The input Block Start

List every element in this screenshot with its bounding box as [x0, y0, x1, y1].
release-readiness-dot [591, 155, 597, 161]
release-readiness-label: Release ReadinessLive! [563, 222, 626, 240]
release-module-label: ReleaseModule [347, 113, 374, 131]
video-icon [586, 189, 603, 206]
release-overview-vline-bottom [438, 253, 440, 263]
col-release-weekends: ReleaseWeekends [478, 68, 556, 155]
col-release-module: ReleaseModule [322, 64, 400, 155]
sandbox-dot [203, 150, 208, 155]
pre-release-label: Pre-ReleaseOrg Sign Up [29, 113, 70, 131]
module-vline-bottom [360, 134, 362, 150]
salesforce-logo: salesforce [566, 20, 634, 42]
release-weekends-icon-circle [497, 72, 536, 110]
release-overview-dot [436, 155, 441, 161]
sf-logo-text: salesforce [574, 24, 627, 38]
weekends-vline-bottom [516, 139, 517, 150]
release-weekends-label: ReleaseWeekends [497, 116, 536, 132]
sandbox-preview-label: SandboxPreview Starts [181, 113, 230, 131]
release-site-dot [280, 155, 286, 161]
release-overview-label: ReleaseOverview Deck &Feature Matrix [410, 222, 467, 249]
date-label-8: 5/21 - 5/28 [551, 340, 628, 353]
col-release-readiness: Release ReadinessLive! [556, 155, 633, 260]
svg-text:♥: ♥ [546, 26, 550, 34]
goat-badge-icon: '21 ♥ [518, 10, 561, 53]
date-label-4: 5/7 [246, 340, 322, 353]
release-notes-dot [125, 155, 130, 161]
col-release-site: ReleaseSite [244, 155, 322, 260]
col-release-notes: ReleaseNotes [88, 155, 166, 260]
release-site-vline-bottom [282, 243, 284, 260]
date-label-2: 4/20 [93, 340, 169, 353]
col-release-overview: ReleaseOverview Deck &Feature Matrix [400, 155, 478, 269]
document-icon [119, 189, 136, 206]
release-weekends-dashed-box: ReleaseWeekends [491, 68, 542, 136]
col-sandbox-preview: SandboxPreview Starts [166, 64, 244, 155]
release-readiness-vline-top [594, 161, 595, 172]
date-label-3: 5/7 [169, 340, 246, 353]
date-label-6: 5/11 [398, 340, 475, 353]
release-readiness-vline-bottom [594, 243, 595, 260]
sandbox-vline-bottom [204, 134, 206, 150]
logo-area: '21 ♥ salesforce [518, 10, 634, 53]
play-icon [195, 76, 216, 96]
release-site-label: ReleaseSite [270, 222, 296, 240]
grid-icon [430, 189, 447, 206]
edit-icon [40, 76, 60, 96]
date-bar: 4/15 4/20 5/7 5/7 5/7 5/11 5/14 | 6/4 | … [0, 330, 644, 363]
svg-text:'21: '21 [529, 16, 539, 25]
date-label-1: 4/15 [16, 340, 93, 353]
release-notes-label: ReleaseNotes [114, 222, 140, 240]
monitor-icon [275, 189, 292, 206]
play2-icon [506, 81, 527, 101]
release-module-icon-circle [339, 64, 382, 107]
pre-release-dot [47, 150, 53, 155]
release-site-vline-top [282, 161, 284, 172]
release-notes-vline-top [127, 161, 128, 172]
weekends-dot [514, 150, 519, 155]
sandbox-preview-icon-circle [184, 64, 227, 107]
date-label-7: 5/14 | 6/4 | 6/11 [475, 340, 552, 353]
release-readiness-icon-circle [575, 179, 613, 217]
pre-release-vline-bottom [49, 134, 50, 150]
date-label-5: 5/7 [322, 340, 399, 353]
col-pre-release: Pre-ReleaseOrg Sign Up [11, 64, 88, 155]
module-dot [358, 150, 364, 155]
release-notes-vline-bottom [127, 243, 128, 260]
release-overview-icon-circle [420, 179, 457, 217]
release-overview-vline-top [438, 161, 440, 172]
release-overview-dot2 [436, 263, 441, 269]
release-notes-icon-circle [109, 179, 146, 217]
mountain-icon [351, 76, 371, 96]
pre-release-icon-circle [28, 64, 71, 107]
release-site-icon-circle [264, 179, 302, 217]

The input Block End

# Brief:
Wherever a line of the records above contains the string "ReleaseModule", copy that line out.

# Answer below:
release-module-label: ReleaseModule [347, 113, 374, 131]
col-release-module: ReleaseModule [322, 64, 400, 155]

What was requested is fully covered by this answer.